Before moving on to stereo vision, we should visit a useful algorithm that can estimate the positions of known objects in three dimensions. POSIT (aka "Pose from Orthography and Scaling with Iteration") is an algorithm originally proposed in 1992 for computing the pose (the position T and orientation R described by six parameters [DeMenthon92]) of a 3D object whose exact dimensions are known. To compute this pose, we must find on the image the corresponding locations of at least four non-coplanar points on the surface of that object. The first part of the algorithm, pose from orthography and scaling (POS), assumes that the points on the object are all at effectively the same depth^[194] and that size variations from the original model are due solely to scaling with distance from the camera. In this case there is a closed-form solution for that object's 3D pose based on scaling. The assumption that the object points are all at the same depth effectively means that the object is far enough away from the camera that we can neglect any internal depth differences within the object; this assumption is known as the weak-perspective approximation.

Given that we know the camera intrinsics, we can find the perspective scaling of our known object and thus compute its approximate pose. This computation will not be very accurate, but we can then project where our four observed points would go if the true 3D object were at the pose we calculated through POS. We then start all over again with these new point positions as the inputs to the POS algorithm. This process typically converges within four or five iterations to the true object pose—hence the name "POS algorithm with iteration". Remember, though, that all of this assumes that the internal depth of the object is in fact small compared to the distance away from the camera. If this assumption is not true, then the algorithm will either not converge or will converge to a "bad pose". The OpenCV implementation of this algorithm will allow us to track more than four (non-coplanar) points on the object to improve pose estimation accuracy.

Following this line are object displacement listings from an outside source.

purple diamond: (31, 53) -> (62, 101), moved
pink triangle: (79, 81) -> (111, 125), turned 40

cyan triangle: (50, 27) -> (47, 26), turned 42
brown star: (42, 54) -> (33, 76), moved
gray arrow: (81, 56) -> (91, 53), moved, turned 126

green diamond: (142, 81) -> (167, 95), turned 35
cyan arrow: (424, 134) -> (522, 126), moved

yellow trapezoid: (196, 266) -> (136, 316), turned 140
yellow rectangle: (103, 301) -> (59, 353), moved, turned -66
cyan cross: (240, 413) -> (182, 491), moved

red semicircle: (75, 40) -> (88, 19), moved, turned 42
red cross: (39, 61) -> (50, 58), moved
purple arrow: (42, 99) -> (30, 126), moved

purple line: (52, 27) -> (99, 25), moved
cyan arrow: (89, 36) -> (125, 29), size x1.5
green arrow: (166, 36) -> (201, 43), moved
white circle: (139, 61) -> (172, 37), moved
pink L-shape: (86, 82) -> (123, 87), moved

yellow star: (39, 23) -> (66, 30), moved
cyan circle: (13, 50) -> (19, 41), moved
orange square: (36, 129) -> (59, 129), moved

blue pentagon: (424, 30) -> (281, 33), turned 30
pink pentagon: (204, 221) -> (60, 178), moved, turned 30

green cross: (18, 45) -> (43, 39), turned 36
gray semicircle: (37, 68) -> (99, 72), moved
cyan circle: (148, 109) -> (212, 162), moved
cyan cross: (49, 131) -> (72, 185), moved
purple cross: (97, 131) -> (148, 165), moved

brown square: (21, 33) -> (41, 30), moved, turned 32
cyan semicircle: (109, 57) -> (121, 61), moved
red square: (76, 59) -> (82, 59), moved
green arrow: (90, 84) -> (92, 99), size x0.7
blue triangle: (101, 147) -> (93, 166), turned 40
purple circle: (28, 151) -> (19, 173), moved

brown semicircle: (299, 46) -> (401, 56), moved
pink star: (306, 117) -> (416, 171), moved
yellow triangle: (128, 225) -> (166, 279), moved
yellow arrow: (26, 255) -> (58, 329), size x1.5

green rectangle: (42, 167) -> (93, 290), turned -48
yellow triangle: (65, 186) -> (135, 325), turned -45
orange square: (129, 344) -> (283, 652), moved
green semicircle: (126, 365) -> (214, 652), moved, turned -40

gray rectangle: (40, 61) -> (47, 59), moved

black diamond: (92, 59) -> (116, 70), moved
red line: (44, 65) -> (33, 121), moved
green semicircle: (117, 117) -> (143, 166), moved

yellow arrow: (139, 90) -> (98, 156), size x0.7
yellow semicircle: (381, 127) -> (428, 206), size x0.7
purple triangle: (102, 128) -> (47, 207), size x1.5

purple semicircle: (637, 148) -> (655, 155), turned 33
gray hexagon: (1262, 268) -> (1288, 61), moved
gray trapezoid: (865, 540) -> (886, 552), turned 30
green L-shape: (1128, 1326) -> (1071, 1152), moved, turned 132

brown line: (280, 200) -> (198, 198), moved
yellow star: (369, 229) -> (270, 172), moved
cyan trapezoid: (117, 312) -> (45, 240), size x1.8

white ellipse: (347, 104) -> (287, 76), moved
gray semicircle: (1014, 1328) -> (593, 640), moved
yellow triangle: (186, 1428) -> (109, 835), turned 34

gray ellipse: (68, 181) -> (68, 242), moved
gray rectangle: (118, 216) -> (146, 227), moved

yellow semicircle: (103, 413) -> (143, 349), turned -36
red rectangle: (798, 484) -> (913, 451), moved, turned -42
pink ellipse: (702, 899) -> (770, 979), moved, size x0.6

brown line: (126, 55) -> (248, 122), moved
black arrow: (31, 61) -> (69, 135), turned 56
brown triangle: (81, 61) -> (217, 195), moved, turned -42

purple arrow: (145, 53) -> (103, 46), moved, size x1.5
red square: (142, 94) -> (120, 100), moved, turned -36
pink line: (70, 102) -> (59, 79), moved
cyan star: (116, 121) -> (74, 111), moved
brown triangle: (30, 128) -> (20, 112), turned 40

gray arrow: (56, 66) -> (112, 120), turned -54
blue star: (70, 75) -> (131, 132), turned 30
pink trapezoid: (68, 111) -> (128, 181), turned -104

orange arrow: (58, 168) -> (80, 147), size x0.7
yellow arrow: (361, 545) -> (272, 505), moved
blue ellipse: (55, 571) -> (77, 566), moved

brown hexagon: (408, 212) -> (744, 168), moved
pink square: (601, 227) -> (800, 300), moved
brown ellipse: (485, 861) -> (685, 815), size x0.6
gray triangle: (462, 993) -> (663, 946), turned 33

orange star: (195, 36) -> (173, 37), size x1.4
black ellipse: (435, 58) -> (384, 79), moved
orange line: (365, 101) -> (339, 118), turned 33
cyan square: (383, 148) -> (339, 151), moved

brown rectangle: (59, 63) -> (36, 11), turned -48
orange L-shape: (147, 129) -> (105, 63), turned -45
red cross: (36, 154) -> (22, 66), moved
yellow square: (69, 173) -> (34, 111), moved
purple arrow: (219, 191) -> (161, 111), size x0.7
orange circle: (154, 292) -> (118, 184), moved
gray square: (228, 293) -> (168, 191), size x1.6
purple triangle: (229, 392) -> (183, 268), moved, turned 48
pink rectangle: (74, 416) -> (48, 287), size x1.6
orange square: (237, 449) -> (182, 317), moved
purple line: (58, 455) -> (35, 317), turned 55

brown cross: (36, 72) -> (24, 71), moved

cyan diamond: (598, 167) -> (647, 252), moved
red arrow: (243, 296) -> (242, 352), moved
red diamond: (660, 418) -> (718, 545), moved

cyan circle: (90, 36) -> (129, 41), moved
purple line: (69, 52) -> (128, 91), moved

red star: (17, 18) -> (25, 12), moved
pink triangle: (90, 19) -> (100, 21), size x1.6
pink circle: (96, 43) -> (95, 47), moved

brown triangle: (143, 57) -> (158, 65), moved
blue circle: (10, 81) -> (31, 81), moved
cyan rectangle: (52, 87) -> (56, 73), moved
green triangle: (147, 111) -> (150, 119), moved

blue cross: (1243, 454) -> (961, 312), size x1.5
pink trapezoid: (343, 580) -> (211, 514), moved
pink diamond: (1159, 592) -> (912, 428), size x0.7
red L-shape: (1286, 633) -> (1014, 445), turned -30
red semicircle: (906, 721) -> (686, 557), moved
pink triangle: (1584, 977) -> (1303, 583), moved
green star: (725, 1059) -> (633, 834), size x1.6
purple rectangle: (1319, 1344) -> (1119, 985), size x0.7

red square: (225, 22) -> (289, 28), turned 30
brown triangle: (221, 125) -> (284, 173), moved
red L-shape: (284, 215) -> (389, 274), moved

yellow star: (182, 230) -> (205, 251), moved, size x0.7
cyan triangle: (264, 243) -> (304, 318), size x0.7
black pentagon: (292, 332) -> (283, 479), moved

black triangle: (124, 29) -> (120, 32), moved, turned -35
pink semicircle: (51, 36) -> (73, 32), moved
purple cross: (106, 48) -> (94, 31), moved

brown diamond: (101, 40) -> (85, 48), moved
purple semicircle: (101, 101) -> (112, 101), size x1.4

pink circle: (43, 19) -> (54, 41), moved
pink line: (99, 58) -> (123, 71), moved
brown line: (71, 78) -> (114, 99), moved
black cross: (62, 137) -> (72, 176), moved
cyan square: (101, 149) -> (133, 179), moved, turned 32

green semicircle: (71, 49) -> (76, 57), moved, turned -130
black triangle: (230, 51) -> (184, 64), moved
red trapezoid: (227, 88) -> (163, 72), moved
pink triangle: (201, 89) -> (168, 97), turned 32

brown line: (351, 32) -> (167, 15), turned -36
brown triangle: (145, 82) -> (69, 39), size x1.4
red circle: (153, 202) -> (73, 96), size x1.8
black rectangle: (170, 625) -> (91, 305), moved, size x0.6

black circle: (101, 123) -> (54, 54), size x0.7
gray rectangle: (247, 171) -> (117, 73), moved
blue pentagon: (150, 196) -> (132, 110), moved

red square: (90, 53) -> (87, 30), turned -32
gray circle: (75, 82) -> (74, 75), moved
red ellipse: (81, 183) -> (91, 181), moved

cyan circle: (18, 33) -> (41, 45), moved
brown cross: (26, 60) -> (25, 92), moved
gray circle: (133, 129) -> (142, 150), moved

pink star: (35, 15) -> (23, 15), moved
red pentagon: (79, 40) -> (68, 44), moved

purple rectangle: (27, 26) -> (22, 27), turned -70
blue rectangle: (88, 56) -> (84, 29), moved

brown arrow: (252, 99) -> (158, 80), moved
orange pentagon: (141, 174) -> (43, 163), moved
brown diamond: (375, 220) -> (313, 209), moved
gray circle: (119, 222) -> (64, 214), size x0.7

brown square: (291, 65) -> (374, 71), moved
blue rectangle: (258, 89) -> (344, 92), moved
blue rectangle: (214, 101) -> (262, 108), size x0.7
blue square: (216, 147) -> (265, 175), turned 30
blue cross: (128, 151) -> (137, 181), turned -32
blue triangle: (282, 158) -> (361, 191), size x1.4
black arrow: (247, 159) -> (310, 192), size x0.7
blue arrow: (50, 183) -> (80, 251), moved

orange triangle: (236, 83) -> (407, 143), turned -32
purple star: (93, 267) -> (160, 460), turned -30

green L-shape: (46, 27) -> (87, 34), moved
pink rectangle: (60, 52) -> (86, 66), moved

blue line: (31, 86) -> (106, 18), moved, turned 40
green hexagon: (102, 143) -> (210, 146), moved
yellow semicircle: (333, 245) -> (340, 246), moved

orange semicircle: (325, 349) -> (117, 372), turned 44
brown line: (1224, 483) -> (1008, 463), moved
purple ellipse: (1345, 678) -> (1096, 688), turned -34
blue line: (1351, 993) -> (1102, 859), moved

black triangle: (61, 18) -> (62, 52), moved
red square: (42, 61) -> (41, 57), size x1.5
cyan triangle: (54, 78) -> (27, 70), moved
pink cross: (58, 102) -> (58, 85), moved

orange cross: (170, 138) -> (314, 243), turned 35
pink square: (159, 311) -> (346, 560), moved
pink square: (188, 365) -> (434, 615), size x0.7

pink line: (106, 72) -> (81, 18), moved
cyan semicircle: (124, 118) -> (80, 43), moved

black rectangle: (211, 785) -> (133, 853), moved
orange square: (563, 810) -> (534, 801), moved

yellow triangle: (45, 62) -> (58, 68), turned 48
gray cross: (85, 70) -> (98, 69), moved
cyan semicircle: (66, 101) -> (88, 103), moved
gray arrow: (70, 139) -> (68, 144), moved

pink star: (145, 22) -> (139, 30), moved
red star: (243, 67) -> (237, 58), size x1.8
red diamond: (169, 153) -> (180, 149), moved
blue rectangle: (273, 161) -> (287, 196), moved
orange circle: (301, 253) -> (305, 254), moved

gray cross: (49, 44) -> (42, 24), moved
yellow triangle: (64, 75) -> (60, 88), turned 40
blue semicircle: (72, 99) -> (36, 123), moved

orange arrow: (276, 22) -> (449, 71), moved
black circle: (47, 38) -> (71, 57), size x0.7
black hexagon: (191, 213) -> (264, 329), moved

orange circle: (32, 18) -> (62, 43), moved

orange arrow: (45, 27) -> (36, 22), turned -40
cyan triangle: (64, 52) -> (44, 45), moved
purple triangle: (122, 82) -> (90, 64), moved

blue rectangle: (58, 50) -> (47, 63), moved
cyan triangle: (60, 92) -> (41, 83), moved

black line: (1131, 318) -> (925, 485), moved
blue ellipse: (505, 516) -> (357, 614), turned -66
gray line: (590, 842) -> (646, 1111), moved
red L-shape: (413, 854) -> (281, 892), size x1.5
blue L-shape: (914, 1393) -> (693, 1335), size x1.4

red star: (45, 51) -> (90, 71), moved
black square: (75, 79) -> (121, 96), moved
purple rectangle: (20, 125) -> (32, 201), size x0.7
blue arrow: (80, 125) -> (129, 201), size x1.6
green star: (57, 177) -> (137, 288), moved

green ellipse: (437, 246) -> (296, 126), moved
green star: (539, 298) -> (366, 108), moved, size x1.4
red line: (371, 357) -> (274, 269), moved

The POSIT algorithm in OpenCV has three associated functions: one to allocate a data structure for the pose of an individual object, one to de-allocate the same data structure, and one to actually implement the algorithm.

CvPOSITObject* cvCreatePOSITObject(
    CvPoint3D32f* points,
    int           point_count
);
void cvReleasePOSITObject(
    CvPOSITObject** posit_object
);

The cvCreatePOSITObject() routine just takes points (a set of three-dimensional points) and point_count (an integer indicating the number of points) and returns a pointer to an allocated POSIT object structure. Then cvReleasePOSITObject() takes a pointer to such a structure pointer and de-allocates it (setting the pointer to NULL in the process).

void cvPOSIT(
    CvPOSITObject* posit_object,
    CvPoint2D32f*  image_points,
    double         focal_length,
    CvTermCriteria criteria,
    float*         rotation_matrix,
    float*         translation_vector
);

Now, on to the POSIT function itself. The argument list to cvPOSIT() is different stylistically than most of the other functions we have seen in that it uses the "old style" arguments common in earlier versions of OpenCV. ^[195] Here posit_object is just a pointer to the POSIT object that you are trying to track, and image_points is a list of the locations of the corresponding points in the image plane (notice that these are 32-bit values, thus allowing for subpixel locations). The current implementation of cvPOSIT() assumes square pixels and thus allows only a single value for the focal_length parameter instead of one in the x and one in the y directions. Because cvPOSIT() is an iterative algorithm, it requires a termination criteria: criteria is of the usual form and indicates when the fit is "good enough". The final two parameters, rotation_matrix and translation_vector, are analogous to the same arguments in earlier routines; observe, however, that these are pointers to float and so are just the data part of the matrices you would obtain from calling (for example) cvCalibrateCamera2(). In this case, given a matrix M, you would want to use something like M->data.fl as an argument to cvPOSIT().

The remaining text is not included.